Carroll County home and business owners with more impervious surfaces may have to pay a larger share of the state-mandated tax on the rain coming off of people's driveways and roofs than others if the Carroll County Board of Commissioners approves a recommendation from a special advisory committee it set up.
The committee, which is made up of farmers, environmental advocates, water resource specialists and business owners, will meet Thursday to decide the best fee structure to charge a stormwater fee for residential homes and businesses in the county. The advisory committee will complete its final report and present it to the commissioners by the end of the month.
However, it will be up to the board of commissioners to decide the fee structure and the actual stormwater fee, according to Brenda Dinne, special projects coordinator for the county.
The commissioners have been outspoken opponents of the fee, also called the "Driveway Tax" and "Rain Tax."
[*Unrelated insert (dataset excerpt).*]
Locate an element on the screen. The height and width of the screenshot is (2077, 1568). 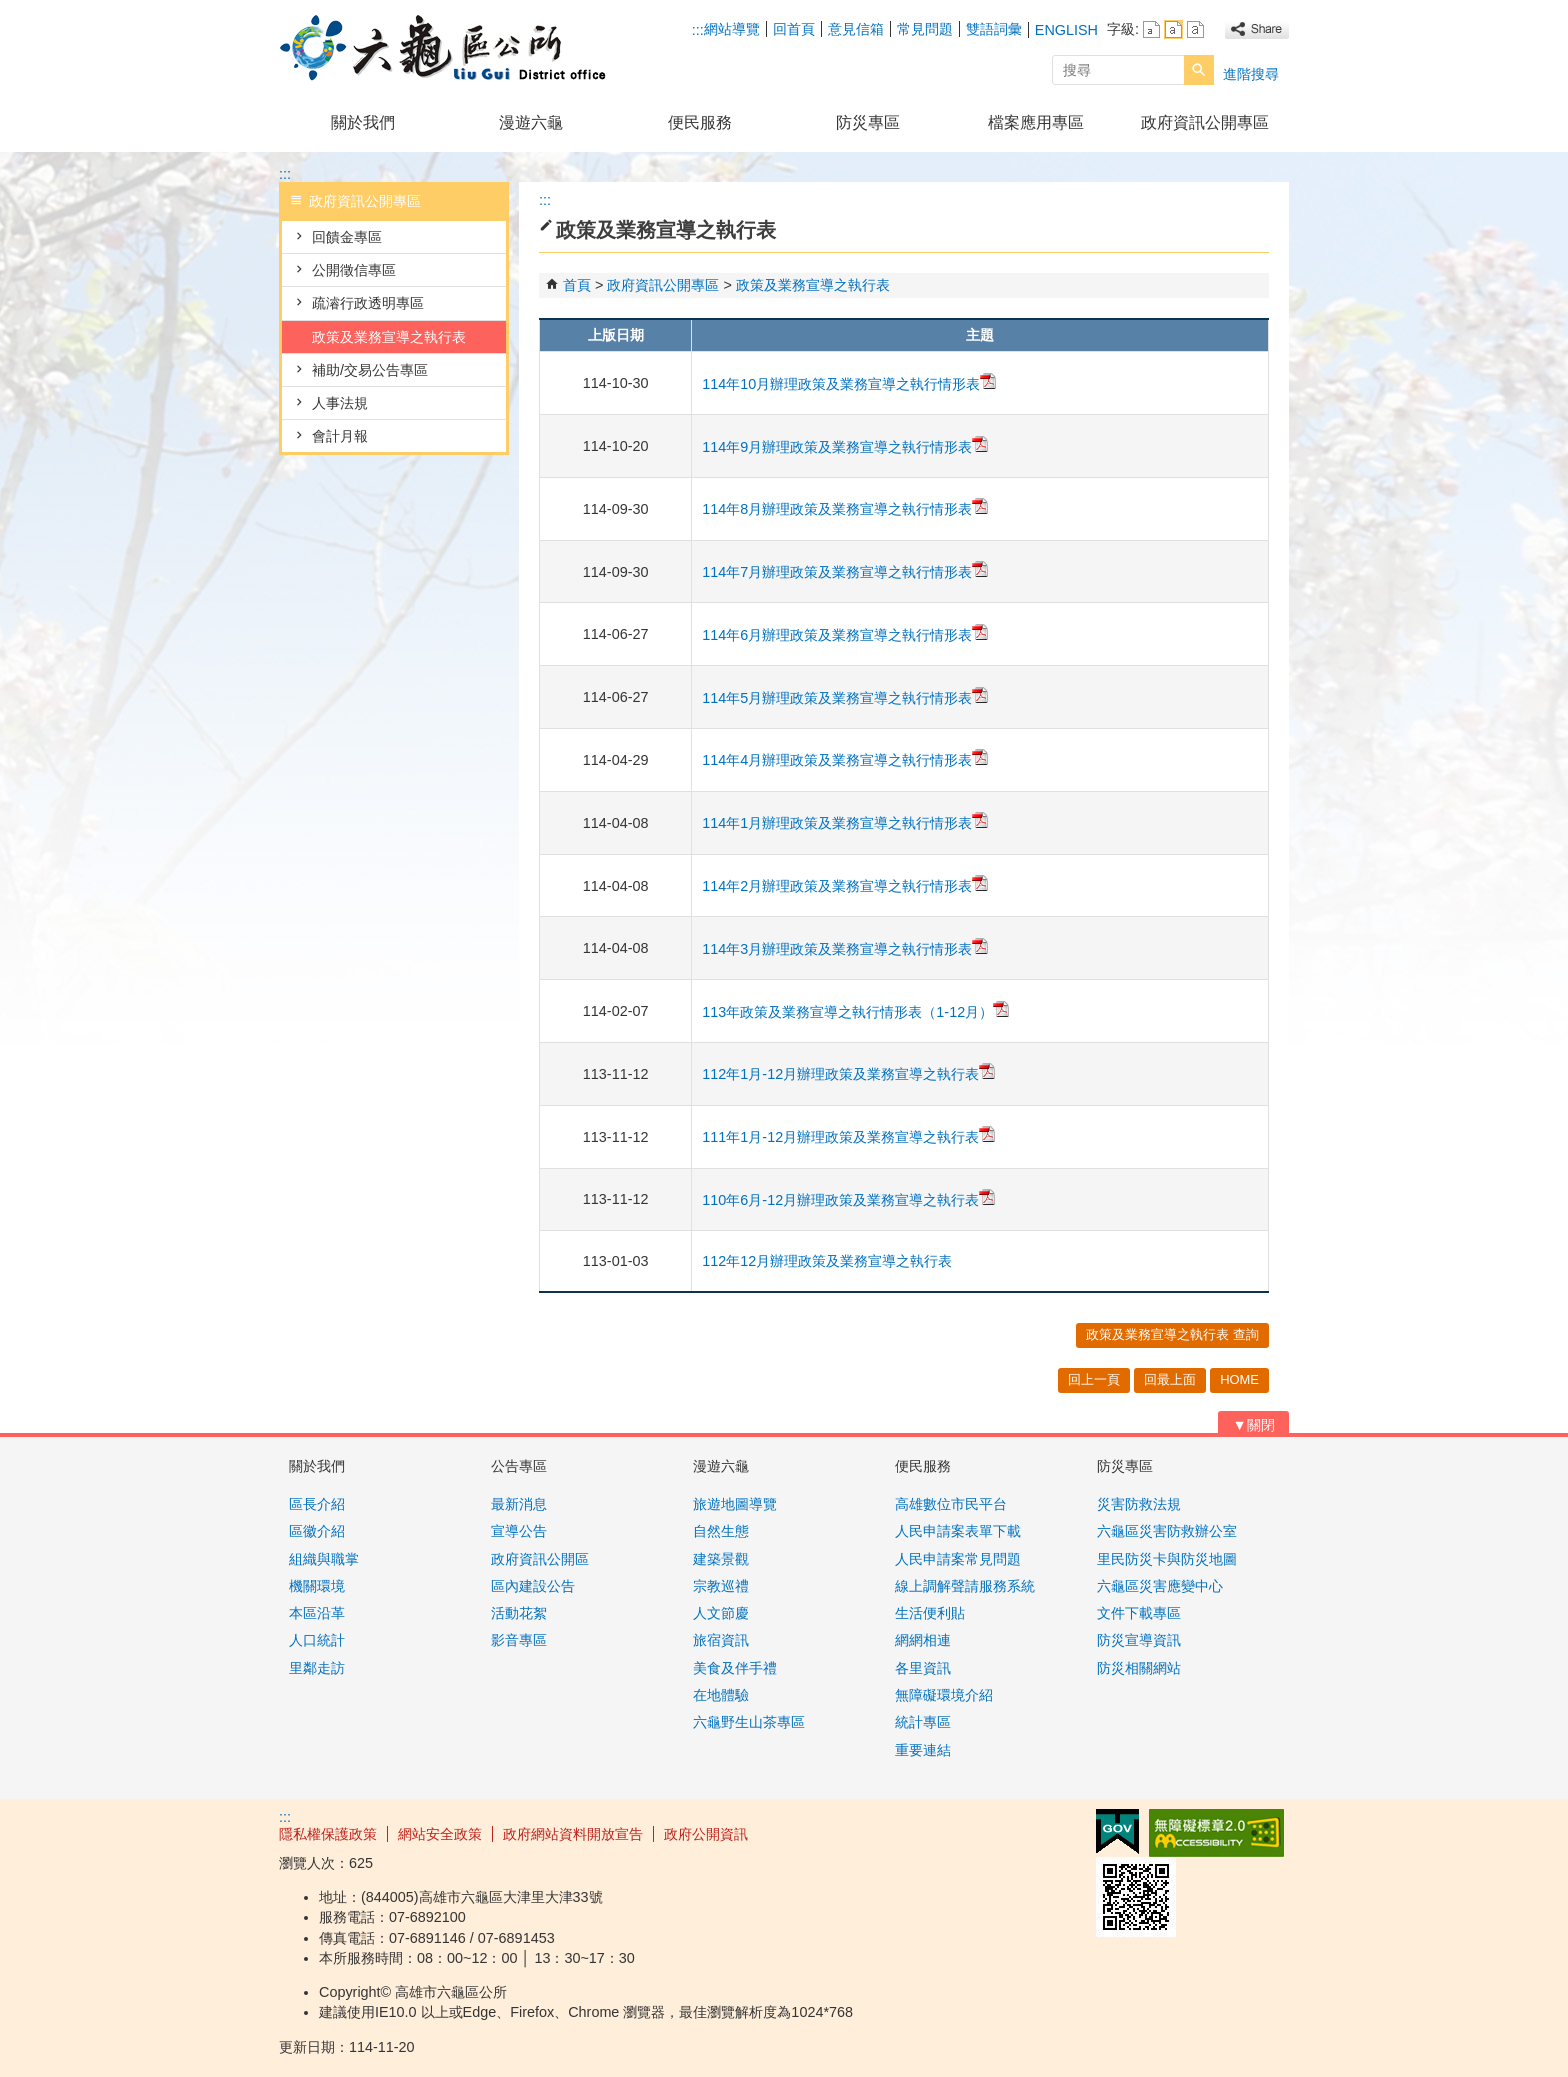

"I cannot begin to project what the commissioners are going to decide," Dinne said.
In 2012, the Maryland General Assembly passed a law which requires Maryland's nine largest counties and Baltimore City to establish a watershed protection and restoration program that includes a stormwater remediation fee for impervious surfaces. The money collected by the new tax would be used to clean up the Chesapeake Bay.
The jurisdictions must adopt and implement the restoration program by July 1.
While the advisory committee has not officially decided on the fee structure, Dinne said it is leaning toward a plan.
The advisory committee supports implementing a graduated fee structure for residential homes based on the amount of impervious surfaces on the property, she said. Houses would be put into three different categories, each with a certain square footage of impervious surfaces.
The fee structure would work out so that residences with less impervious surfaces would pay a smaller fee and those with larger impervious surfaces would pay larger fees, Dinne said.
The advisory committee is also in favor of measuring the impervious surfaces of all businesses in the county. The fee to businesses would be dependent upon the amount of impervious surface at each location, Dinne said. The fee structure would be based on the amount of impervious surfaces at established square footage levels, she said.
"Our commercial and industrial base represent a smaller percent of all the properties in the county but represent a much greater percentage of impervious surfaces in the county," Dinne said.
The county already has an estimation of how much impervious surface is on each property as part of its National Pollutant Discharge Elimination System permit program, said Tom Devilbiss, deputy director of Carroll County's Department of Land Use, Planning and Development.
The NPDES permit program controls water pollution by regulating point sources that discharge pollutants into waters of the United States, according to the U.S. Environmental Protection Agency website.
Devilbiss said the county will not need to do a lot of additional work to figure out impervious surface amounts for each property.
The nine counties and Baltimore City have developed different ways to implement the stormwater fee, according to Les Knapp, legal and policy counsel for the Maryland Association of Counties. Frederick County passed a flat, 1-cent fee to property owners while Howard County has set a rate of $15 per 500-square feet of impervious surface.
"The flexibility is a good aspect of the bill," Knapp said. "While we opposed the overall legislation, MAC did advocate for making it as flexible as possible."